As melodias das mornas de Betú são fulgentes, isto é, agradam logo à primeira audição.Todas têm o traço generoso e sincero, inspiração e elegância.As linhas e contornos melódicos e a harmonia (acordes – veja-se na transcrição abaixo o Sib no contexto de Re) são de grande originalidade e constituem um estilo particular polido por intensa musicalidade.
Sem dúvida que Betú é um dos mais proeminentes compositores modernos e da moderna Morna, herdeiro de outros grandes melodistas que o antecederam: Eugénio Tavares, B.Léza, Jotamont, Manel d’Novas, Djack de Carmo, Luluzim, só para citar alguns dos mais famosos.
Na verdade, depois de ter analisado cientificamente algumas das suas mornas, resolvi pôr de lado a ciência musical, pela sua inutilidade quando as evidências artísticas não são para ser dissecadas. Mais vale a consciência da beleza e a admiração que se deve a um artista.
Vamos começar pelo princípio. Quando é que nasceste na ilha do Maio, fala-me sobre os teus pais e família chegada e a tua primeira infância?
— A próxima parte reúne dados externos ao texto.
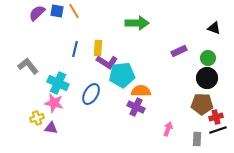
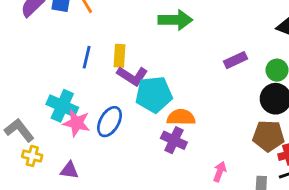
gray L-shape: (28, 66) -> (19, 130), moved
pink star: (54, 103) -> (77, 123), moved
yellow cross: (37, 118) -> (32, 156), turned 32
purple triangle: (51, 128) -> (69, 170), moved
Eu nasci no dia 7 de Julho de 1961, na vila de Porto Inglês, ilha do Maio. Filho de Higino Tavares Silva e Deolinda Mendes Tavares. O meu pai é da família Tavares Silva de Calheta, de onde provêm vários músicos maienses, nomeadamente o famoso Horace Silver. Tive uma infância normal para as condições sociais do Maio à época. Desde cedo manifestei a minha tendência para a música que, segundo contam os mais velhos, era uma constante nas brincadeiras com os colegas da rua/zona Cadjitinha.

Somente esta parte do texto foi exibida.